* [Work to complete]: With the first line below as the start and the line containing "What do you see at coordinates (921, 1469)" as the end, copy every line between them exactly, ends included.

* [Supplied records]:
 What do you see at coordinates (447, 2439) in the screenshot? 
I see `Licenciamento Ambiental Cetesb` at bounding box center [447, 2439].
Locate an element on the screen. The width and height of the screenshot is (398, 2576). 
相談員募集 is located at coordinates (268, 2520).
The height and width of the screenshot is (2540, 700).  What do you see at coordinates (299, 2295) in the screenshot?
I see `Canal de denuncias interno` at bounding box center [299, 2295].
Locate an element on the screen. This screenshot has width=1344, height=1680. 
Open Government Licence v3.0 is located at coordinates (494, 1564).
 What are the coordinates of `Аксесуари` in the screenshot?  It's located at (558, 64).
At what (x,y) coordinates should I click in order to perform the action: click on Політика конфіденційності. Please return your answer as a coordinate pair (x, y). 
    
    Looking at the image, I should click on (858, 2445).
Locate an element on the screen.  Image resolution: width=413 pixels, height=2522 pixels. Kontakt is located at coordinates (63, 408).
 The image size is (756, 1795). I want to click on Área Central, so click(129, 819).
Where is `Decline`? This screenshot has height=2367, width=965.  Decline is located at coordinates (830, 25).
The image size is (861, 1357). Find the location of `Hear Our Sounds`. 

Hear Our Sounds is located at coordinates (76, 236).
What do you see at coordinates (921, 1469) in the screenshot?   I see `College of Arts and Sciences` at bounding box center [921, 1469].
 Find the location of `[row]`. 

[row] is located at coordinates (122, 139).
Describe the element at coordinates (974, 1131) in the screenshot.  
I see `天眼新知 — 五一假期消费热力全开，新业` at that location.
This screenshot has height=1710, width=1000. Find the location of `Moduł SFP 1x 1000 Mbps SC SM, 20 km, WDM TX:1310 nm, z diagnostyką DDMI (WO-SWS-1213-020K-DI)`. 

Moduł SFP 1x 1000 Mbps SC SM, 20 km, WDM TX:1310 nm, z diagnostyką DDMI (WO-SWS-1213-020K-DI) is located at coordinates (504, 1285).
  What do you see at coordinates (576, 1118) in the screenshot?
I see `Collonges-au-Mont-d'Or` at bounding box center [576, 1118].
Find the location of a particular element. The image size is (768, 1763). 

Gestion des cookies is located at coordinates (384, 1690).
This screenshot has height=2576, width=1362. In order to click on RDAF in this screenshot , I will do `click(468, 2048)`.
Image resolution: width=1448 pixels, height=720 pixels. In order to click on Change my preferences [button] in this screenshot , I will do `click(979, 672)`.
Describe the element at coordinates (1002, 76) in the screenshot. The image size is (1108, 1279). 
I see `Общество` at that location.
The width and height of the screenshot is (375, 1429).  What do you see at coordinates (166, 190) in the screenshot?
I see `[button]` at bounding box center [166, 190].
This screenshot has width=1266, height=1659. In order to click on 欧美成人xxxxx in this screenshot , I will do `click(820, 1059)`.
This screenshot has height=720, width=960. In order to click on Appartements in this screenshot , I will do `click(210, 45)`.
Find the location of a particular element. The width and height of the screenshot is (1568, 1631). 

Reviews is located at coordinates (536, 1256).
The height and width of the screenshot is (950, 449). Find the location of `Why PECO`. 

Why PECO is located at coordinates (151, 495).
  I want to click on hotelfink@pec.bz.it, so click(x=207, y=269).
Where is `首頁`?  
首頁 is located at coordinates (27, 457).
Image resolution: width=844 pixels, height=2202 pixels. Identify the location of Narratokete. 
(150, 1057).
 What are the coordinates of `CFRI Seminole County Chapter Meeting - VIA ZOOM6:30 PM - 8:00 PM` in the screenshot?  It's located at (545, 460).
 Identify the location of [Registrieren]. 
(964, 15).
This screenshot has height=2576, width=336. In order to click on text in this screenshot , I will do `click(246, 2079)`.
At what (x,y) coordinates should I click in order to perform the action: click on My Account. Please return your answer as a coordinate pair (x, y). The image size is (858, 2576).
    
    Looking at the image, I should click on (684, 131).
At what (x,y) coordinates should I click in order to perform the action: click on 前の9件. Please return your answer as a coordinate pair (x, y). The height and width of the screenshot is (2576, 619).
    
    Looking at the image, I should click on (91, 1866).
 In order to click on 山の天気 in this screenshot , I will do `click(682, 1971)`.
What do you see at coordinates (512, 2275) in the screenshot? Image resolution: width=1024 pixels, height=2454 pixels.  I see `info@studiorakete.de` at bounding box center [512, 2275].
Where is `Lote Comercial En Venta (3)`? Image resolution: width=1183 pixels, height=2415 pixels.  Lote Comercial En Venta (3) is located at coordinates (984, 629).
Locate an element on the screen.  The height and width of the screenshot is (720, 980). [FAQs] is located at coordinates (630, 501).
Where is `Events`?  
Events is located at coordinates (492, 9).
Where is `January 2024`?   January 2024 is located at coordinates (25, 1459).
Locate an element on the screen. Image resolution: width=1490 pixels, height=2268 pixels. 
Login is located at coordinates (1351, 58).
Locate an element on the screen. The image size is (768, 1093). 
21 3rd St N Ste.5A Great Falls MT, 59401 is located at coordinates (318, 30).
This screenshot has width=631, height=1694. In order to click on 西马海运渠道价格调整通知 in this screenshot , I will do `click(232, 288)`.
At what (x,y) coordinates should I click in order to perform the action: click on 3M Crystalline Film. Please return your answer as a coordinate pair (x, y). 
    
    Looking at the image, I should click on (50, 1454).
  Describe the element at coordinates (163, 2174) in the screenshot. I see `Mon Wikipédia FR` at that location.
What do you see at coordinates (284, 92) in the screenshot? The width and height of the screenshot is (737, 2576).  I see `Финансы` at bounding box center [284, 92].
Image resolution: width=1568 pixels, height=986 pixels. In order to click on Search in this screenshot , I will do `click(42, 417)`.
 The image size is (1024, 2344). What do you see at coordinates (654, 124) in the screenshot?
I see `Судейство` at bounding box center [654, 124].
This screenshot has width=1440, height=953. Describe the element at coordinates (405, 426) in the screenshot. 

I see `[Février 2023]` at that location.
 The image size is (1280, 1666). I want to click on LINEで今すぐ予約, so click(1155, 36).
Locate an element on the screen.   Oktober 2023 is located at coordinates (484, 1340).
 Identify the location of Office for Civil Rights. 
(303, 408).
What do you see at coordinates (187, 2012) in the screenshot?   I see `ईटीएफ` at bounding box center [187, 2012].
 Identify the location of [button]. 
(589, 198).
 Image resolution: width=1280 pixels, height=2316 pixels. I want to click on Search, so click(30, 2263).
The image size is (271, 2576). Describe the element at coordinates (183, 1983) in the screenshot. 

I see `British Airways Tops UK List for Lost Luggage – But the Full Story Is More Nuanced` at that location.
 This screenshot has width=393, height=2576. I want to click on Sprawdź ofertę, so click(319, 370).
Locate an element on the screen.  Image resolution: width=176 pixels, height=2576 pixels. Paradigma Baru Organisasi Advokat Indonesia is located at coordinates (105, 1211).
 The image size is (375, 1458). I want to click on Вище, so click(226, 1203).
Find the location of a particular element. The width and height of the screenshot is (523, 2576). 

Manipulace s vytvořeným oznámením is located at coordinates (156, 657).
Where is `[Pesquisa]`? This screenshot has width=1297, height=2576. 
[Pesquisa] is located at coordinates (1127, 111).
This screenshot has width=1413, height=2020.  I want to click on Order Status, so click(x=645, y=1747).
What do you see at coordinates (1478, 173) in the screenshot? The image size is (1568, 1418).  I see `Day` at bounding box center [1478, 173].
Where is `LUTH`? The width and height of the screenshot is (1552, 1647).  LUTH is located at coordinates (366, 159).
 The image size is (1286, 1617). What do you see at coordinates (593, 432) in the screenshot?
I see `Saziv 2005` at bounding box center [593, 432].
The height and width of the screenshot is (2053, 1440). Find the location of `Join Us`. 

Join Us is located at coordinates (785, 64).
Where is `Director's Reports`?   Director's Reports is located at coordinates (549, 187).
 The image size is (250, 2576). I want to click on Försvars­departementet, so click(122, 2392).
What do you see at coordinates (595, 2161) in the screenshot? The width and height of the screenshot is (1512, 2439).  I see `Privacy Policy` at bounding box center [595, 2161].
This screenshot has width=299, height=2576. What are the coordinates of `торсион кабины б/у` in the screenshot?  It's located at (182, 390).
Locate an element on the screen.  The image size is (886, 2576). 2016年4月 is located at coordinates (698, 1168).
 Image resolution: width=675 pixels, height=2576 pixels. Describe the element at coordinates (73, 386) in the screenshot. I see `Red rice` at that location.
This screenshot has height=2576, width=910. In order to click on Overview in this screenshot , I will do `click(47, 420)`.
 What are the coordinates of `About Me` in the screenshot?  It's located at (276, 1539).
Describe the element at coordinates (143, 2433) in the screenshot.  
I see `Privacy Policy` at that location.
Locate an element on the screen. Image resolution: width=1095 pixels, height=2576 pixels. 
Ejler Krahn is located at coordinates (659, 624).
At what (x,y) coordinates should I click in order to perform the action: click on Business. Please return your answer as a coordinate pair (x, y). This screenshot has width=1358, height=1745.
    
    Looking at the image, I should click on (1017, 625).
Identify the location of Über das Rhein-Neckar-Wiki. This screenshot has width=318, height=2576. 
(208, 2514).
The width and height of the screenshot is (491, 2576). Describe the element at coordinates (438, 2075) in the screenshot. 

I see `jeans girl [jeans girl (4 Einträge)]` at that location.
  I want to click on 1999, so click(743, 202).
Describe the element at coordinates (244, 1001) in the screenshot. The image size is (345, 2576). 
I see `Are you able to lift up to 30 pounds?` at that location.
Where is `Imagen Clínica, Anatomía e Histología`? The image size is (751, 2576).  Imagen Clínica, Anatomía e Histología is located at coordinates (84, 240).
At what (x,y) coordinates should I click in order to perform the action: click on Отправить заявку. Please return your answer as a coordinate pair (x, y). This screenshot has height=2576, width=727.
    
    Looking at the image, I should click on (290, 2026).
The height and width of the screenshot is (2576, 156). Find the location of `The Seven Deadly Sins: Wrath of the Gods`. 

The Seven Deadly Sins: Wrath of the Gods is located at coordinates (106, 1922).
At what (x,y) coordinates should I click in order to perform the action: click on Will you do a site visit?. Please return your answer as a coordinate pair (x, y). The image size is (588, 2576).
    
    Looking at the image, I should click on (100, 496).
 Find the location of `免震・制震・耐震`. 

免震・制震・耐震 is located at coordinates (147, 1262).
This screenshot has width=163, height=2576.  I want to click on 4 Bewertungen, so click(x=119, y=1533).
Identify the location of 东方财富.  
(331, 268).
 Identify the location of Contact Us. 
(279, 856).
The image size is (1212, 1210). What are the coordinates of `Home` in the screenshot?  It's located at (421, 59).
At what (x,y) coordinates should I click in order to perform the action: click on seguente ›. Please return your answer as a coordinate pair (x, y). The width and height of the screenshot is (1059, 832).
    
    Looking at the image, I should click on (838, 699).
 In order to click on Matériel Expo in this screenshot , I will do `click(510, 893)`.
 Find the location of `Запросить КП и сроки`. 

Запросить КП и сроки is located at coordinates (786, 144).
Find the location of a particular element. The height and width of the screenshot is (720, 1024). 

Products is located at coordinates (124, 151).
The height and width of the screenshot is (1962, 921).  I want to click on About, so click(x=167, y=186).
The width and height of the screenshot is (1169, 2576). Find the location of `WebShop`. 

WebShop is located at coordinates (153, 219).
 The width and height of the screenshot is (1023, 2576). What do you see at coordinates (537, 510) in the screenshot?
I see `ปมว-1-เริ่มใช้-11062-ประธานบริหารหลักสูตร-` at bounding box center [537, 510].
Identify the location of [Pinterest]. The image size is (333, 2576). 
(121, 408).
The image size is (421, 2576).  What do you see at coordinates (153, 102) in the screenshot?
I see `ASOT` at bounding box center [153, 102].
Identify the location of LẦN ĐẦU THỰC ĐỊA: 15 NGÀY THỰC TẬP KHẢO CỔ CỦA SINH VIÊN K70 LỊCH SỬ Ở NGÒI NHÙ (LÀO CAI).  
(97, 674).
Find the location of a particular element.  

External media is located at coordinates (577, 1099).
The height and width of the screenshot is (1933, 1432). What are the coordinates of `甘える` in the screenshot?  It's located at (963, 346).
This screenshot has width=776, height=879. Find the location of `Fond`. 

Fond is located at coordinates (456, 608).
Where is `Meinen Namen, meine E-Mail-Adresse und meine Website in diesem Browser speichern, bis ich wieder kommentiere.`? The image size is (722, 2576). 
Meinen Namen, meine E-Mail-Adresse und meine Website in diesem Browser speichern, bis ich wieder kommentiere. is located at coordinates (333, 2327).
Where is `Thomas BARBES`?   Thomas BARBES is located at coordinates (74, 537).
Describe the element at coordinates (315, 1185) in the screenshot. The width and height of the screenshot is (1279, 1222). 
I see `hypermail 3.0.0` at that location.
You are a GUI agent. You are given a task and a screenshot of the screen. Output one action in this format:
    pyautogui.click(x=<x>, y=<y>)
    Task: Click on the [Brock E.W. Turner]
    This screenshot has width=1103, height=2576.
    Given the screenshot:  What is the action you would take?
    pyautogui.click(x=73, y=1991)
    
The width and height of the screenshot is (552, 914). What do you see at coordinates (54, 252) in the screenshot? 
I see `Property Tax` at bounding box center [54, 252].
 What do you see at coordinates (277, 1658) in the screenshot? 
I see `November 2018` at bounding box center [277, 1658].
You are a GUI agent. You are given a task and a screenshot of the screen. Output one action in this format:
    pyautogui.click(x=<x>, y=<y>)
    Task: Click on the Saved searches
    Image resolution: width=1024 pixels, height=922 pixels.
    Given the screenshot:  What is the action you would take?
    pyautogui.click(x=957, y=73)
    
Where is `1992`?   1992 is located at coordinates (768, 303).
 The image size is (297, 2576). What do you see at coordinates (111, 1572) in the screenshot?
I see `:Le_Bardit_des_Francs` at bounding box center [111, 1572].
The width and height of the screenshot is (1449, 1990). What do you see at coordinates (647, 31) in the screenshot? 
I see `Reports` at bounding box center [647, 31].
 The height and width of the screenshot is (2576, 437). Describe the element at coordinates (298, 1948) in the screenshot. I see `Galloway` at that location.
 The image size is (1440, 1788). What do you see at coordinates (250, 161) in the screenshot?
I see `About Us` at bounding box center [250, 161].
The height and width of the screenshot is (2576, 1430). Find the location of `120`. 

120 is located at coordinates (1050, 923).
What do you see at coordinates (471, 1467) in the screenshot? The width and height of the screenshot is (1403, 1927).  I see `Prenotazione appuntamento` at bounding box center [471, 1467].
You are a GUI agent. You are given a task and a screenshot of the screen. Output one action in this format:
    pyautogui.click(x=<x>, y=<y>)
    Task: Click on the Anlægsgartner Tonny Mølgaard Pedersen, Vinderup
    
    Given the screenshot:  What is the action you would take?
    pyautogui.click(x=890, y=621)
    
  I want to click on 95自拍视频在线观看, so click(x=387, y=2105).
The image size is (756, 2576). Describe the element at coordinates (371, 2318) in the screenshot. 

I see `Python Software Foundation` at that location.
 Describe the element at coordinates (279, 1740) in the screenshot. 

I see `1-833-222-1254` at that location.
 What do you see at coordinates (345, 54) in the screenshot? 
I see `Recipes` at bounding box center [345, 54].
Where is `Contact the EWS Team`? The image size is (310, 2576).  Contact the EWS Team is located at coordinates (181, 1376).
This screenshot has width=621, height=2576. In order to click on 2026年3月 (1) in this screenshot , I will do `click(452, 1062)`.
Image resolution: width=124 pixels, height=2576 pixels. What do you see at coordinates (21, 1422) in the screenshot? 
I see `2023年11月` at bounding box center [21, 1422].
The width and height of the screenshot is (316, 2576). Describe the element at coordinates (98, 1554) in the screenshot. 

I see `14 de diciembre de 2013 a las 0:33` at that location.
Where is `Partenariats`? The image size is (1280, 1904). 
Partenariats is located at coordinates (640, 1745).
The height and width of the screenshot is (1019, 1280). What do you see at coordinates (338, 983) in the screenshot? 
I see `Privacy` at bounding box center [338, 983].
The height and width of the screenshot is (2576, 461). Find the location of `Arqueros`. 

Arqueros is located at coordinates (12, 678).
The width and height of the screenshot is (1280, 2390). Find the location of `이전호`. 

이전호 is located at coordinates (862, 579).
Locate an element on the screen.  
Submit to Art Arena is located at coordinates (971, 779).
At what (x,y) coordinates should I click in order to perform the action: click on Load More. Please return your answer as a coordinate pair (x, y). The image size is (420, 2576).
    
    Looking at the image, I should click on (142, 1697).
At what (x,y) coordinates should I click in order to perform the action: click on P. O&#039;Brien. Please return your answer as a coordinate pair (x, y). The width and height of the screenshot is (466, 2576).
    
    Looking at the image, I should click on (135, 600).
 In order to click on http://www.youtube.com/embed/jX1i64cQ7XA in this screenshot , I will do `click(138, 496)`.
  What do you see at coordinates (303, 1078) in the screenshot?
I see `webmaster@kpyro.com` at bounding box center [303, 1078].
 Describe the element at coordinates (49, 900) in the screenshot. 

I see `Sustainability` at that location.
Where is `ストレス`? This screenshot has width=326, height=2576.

* [Answer to this exercise]:
 What do you see at coordinates (447, 2439) in the screenshot? 
I see `Licenciamento Ambiental Cetesb` at bounding box center [447, 2439].
Locate an element on the screen. The width and height of the screenshot is (398, 2576). 
相談員募集 is located at coordinates (268, 2520).
The height and width of the screenshot is (2540, 700).  What do you see at coordinates (299, 2295) in the screenshot?
I see `Canal de denuncias interno` at bounding box center [299, 2295].
Locate an element on the screen. This screenshot has width=1344, height=1680. 
Open Government Licence v3.0 is located at coordinates (494, 1564).
 What are the coordinates of `Аксесуари` in the screenshot?  It's located at (558, 64).
At what (x,y) coordinates should I click in order to perform the action: click on Політика конфіденційності. Please return your answer as a coordinate pair (x, y). 
    
    Looking at the image, I should click on (858, 2445).
Locate an element on the screen.  Image resolution: width=413 pixels, height=2522 pixels. Kontakt is located at coordinates (63, 408).
 The image size is (756, 1795). I want to click on Área Central, so click(129, 819).
Where is `Decline`? This screenshot has height=2367, width=965.  Decline is located at coordinates (830, 25).
The image size is (861, 1357). Find the location of `Hear Our Sounds`. 

Hear Our Sounds is located at coordinates (76, 236).
What do you see at coordinates (921, 1469) in the screenshot?   I see `College of Arts and Sciences` at bounding box center [921, 1469].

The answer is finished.